■ Available data ■

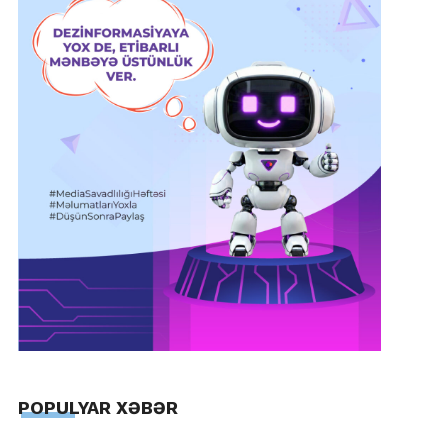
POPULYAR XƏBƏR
==
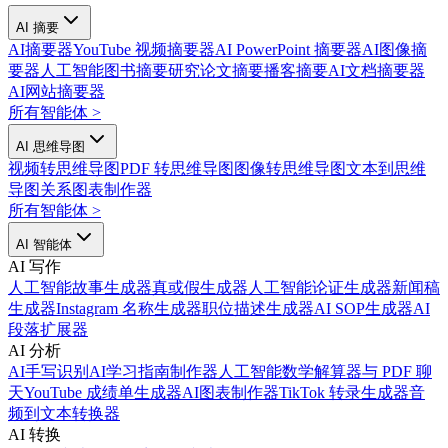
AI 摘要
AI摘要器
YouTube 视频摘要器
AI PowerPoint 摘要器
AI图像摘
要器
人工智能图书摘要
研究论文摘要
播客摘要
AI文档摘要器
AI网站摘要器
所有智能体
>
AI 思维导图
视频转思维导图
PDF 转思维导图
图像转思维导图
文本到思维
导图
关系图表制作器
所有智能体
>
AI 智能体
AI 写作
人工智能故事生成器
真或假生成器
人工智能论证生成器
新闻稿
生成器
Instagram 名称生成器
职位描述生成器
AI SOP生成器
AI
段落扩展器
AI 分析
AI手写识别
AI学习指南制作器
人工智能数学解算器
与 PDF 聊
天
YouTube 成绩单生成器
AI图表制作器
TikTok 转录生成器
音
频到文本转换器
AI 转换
...
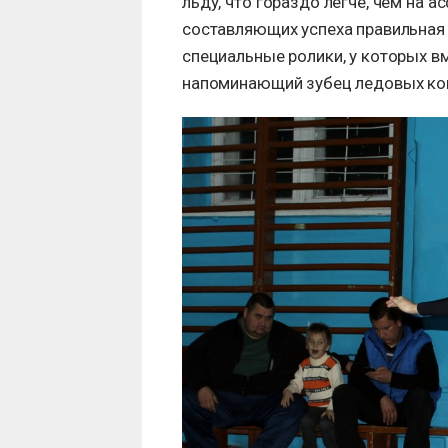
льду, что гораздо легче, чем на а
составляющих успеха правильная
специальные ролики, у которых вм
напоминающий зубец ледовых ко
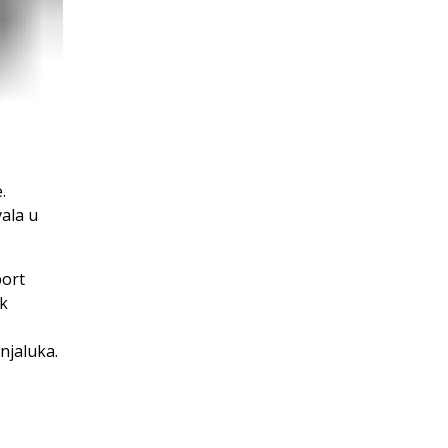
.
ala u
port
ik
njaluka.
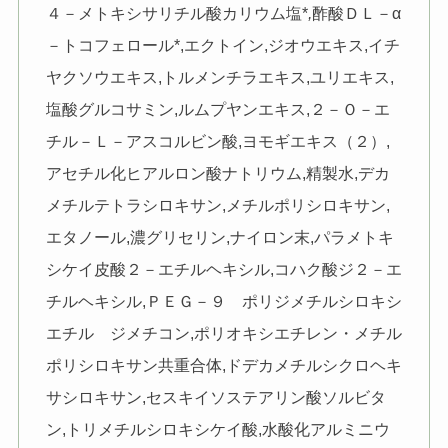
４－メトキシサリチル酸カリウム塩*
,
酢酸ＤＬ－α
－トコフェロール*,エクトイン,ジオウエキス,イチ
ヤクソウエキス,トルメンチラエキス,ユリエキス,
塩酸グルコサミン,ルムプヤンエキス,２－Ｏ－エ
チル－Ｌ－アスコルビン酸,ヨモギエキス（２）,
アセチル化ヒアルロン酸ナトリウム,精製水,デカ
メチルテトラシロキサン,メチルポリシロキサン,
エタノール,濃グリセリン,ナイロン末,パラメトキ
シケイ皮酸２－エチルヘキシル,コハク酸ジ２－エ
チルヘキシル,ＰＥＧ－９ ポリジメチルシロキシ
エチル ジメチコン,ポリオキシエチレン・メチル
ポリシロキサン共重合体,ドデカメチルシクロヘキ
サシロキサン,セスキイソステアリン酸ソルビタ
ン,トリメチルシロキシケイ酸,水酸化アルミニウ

■ What you have to do ■
Please give again the lines above between the line holding "ポリシロキサン共重合体,ドデカメチルシクロヘキ" and the line holding "ン,トリメチルシロキシケイ酸,水酸化アルミニウ", inclusive, exactly as they are and with nothing added.

■ Solution for this exercise ■
ポリシロキサン共重合体,ドデカメチルシクロヘキ
サシロキサン,セスキイソステアリン酸ソルビタ
ン,トリメチルシロキシケイ酸,水酸化アルミニウ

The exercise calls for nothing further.